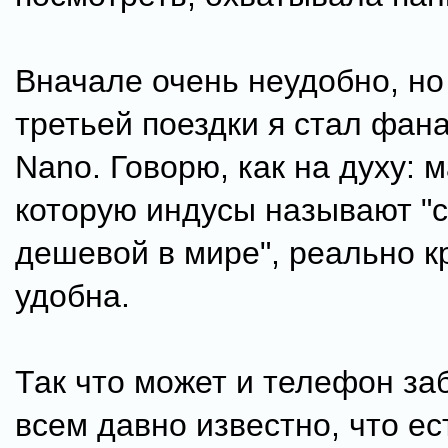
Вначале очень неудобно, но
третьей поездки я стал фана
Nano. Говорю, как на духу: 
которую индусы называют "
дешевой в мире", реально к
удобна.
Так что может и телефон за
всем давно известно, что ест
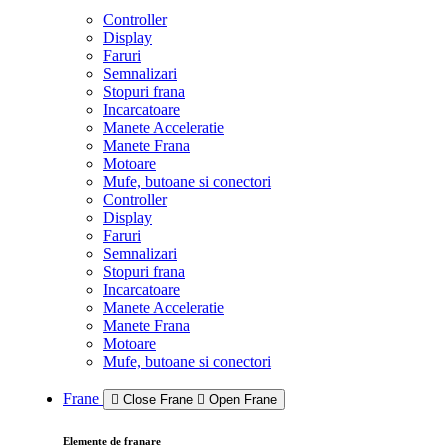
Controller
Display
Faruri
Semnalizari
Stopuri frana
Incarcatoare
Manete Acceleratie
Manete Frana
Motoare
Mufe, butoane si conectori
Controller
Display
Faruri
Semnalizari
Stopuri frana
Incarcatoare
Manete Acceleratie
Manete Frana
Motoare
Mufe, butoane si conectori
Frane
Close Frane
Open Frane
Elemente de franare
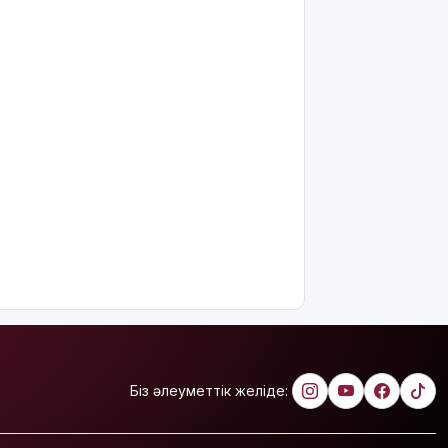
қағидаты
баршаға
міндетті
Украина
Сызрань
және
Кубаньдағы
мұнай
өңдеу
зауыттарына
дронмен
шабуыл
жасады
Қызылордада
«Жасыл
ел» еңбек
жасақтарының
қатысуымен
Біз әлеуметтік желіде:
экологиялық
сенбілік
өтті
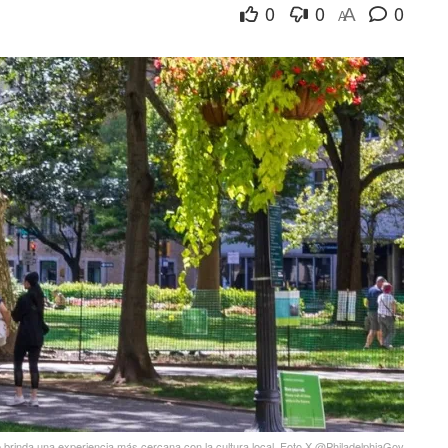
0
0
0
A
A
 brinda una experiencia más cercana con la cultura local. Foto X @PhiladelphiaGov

==

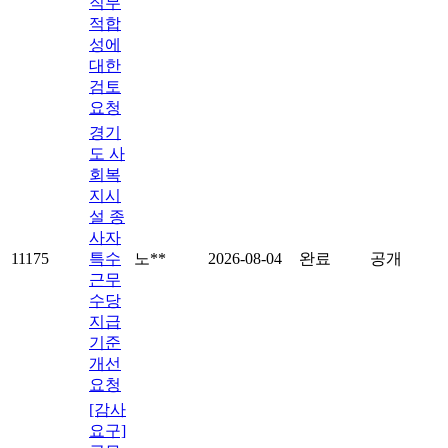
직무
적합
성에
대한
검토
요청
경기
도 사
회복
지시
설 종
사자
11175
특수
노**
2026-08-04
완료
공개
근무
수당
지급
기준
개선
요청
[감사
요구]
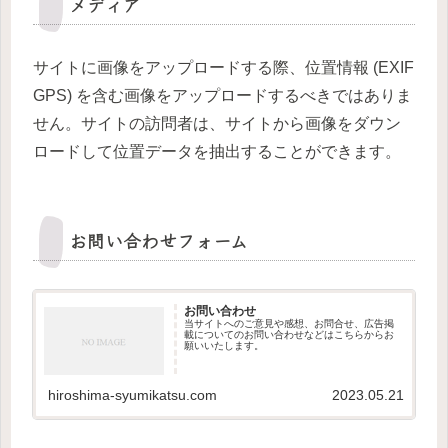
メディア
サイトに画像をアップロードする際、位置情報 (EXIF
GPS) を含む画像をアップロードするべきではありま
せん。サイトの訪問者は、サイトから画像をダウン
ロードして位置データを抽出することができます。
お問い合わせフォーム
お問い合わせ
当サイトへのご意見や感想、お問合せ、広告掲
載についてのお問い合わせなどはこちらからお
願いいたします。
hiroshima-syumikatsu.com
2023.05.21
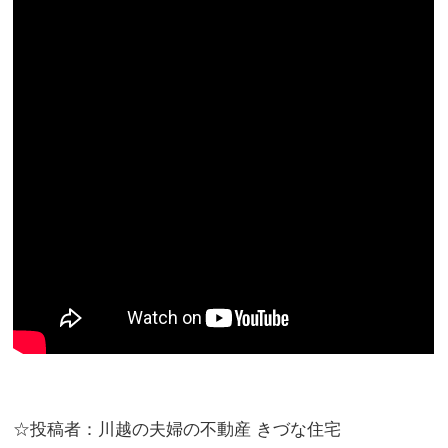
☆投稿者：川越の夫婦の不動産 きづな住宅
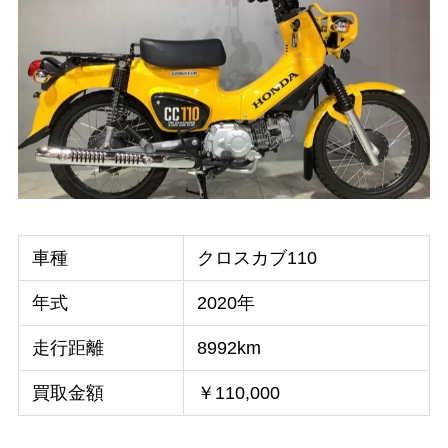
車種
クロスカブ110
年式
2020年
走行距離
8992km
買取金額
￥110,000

...

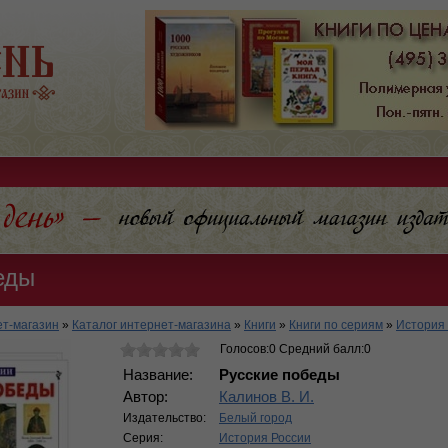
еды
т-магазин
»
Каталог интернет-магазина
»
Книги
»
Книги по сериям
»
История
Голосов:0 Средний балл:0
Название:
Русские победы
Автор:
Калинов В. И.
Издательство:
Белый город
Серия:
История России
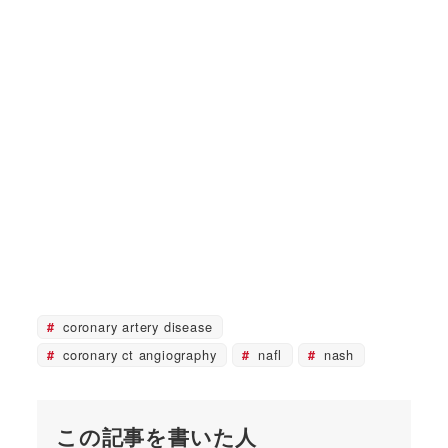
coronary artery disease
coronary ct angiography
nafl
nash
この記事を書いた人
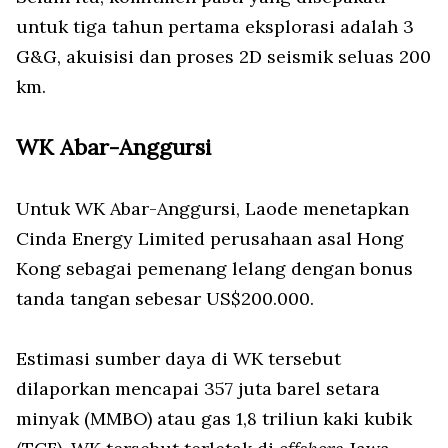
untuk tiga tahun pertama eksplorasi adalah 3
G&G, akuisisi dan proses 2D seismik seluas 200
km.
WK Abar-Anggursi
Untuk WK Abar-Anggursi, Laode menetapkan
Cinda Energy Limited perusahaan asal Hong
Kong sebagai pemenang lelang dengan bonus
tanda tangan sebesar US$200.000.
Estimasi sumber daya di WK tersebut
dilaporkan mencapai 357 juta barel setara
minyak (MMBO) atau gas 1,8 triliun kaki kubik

◆ What you need to do ◆
Print exactly the lines of the listing above starting at the line containing "dilaporkan mencapai 357 juta barel setara" and ending at the line containing "minyak (MMBO) atau gas 1,8 triliun kaki kubik", both included.

◆ Response to the task ◆
dilaporkan mencapai 357 juta barel setara
minyak (MMBO) atau gas 1,8 triliun kaki kubik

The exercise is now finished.